- DATA SUPPLIED:
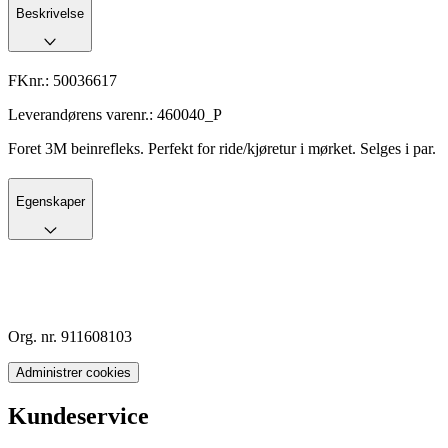
Beskrivelse
FKnr.:
50036617
Leverandørens varenr.:
460040_P
Foret 3M beinrefleks. Perfekt for ride/kjøretur i mørket. Selges i par.
Egenskaper
Org. nr. 911608103
Administrer cookies
Kundeservice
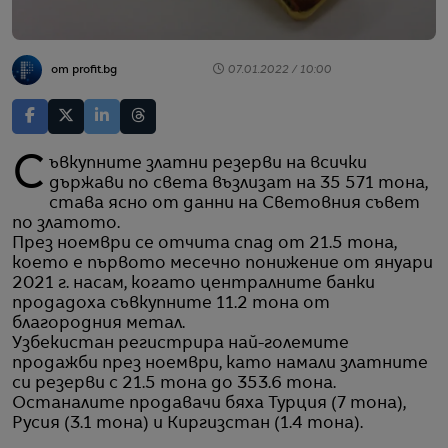
от profit.bg
07.01.2022 / 10:00
Съвкупните златни резерви на всички
държави по света възлизат на 35 571 тона,
става ясно от данни на Световния съвет
по златото.
През ноември се отчита спад от 21.5 тона,
което е първото месечно понижение от януари
2021 г. насам, когато централните банки
продадоха съвкупните 11.2 тона от
благородния метал.
Узбекистан регистрира най-големите
продажби през ноември, като намали златните
си резерви с 21.5 тона до 353.6 тона.
Останалите продавачи бяха Турция (7 тона),
Русия (3.1 тона) и Киргизстан (1.4 тона).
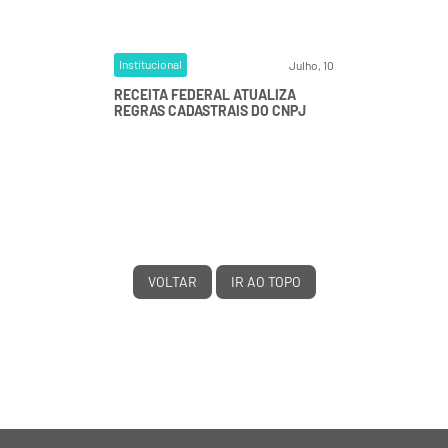
Institucional
Julho, 10
RECEITA FEDERAL ATUALIZA
REGRAS CADASTRAIS DO CNPJ
VOLTAR
IR AO TOPO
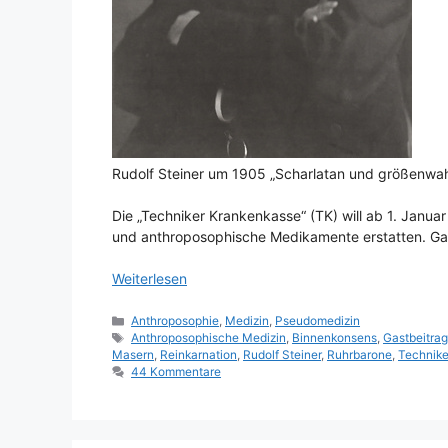
Rudolf Steiner um 1905 „Scharlatan und größenwahn
Die „Techniker Krankenkasse“ (TK) will ab 1. Janua
und anthroposophische Medikamente erstatten. Gas
Weiterlesen
Kategorien
Anthroposophie
,
Medizin
,
Pseudomedizin
Schlagwörter
Anthroposophische Medizin
,
Binnenkonsens
,
Gastbeitra
Masern
,
Reinkarnation
,
Rudolf Steiner
,
Ruhrbarone
,
Technike
44 Kommentare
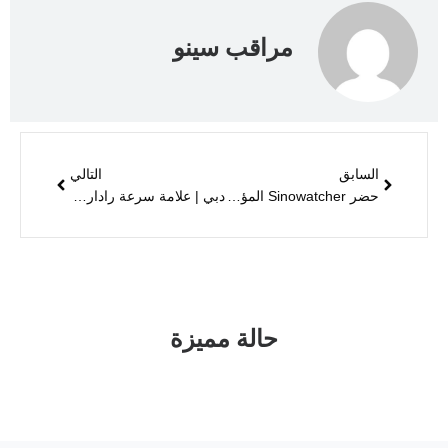
مراقب سينو
السابق
التالي
حضر Sinowatcher المؤتمر الثالث والعشرين لمعلوماتية الطرق السريعة الصينية في سوتشو
دبي | علامة سرعة رادارية ذات وجه رقمي
حالة مميزة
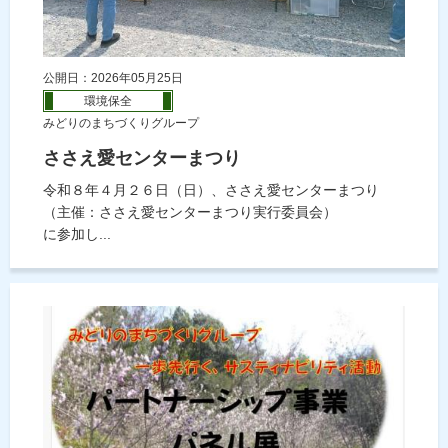
公開日：2026年05月25日
環境保全
みどりのまちづくりグループ
ささえ愛センターまつり
令和８年４月２６日（日）、ささえ愛センターまつり
（主催：ささえ愛センターまつり実行委員会）
に参加し...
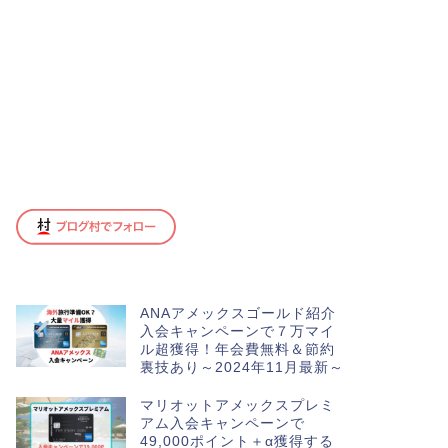
ANAアメックスゴールド紹介
入会キャンペーンで７万マイ
ル超獲得！年会費無料＆節約
裏技あり～2024年11月最新～
マリオットアメックスプレミ
アム入会キャンペーンで
49,000ポイント＋α獲得する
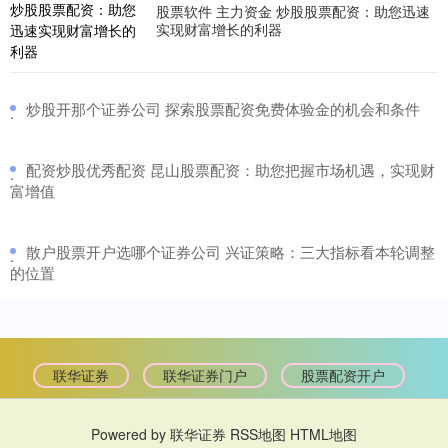
股票软件 主力资金 炒股股票配资：助您迅速
实现财富增长的利器
​炒股开那个证券公司 探索股票配资免费体验金的机会和条件
·
​配资炒股优秀配资 昆山股票配资：助您把握市场机遇，实现财
·
富增值
​散户股票开户选哪个证券公司 兴证策略：三大指标看本轮调整
·
的位置
联华证券
联华证券门户
股票配资开户
Powered by
联华证券
RSS地图
HTML地图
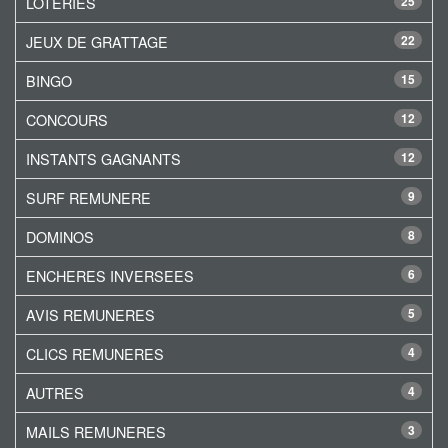
LOTERIES
25
JEUX DE GRATTAGE
22
BINGO
15
CONCOURS
12
INSTANTS GAGNANTS
12
SURF REMUNERE
9
DOMINOS
8
ENCHERES INVERSEES
6
AVIS REMUNERES
5
CLICS REMUNERES
4
AUTRES
4
MAILS REMUNERES
3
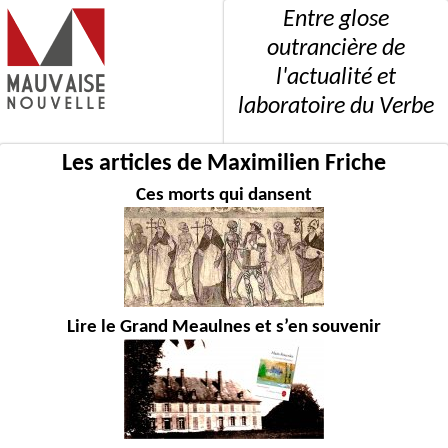
Entre glose
outrancière de
l'actualité et
laboratoire du Verbe
Les articles de Maximilien Friche
Ces morts qui dansent
Lire le Grand Meaulnes et s’en souvenir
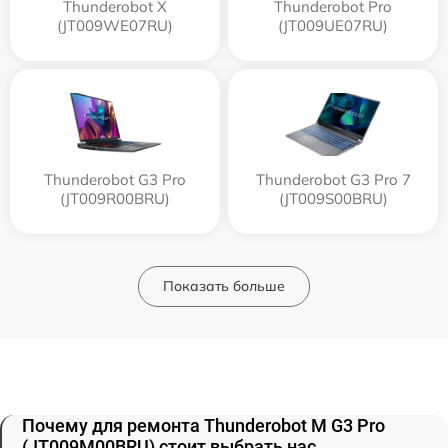
Thunderobot X
Thunderobot Pro
(JT009WE07RU)
(JT009UE07RU)
Thunderobot G3 Pro
Thunderobot G3 Pro 7
(JT009R00BRU)
(JT009S00BRU)
Показать больше
Почему для ремонта Thunderobot M G3 Pro
(JT009M00BRU) стоит выбрать нас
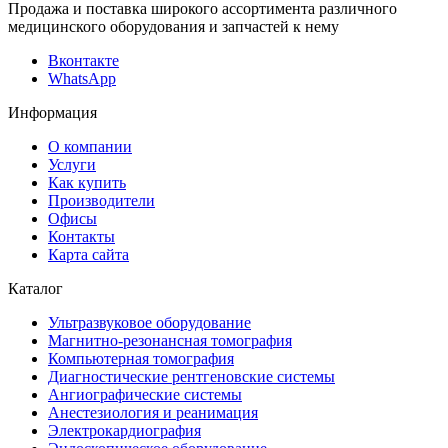
Продажа и поставка широкого ассортимента различного
медицинского оборудования и запчастей к нему
Вконтакте
WhatsApp
Информация
О компании
Услуги
Как купить
Производители
Офисы
Контакты
Карта сайта
Каталог
Ультразвуковое оборудование
Магнитно-резонансная томография
Компьютерная томография
Диагностические рентгеновские системы
Ангиографические системы
Анестезиология и реанимация
Электрокардиография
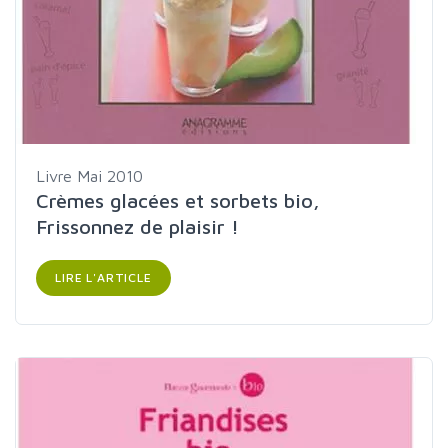
Livre
Mai 2010
Crèmes glacées et sorbets bio,
Frissonnez de plaisir !
LIRE L'ARTICLE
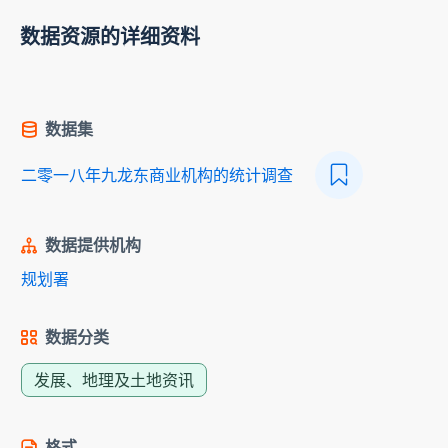
数据资源的详细资料
数据集
二零一八年九龙东商业机构的统计调查
数据提供机构
规划署
数据分类
发展、地理及土地资讯
格式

- AIM OF THE TASK: Please count how many lines of the material above include the string "ноември", then give that number alone.

- EXERCISE SOLUTION: 2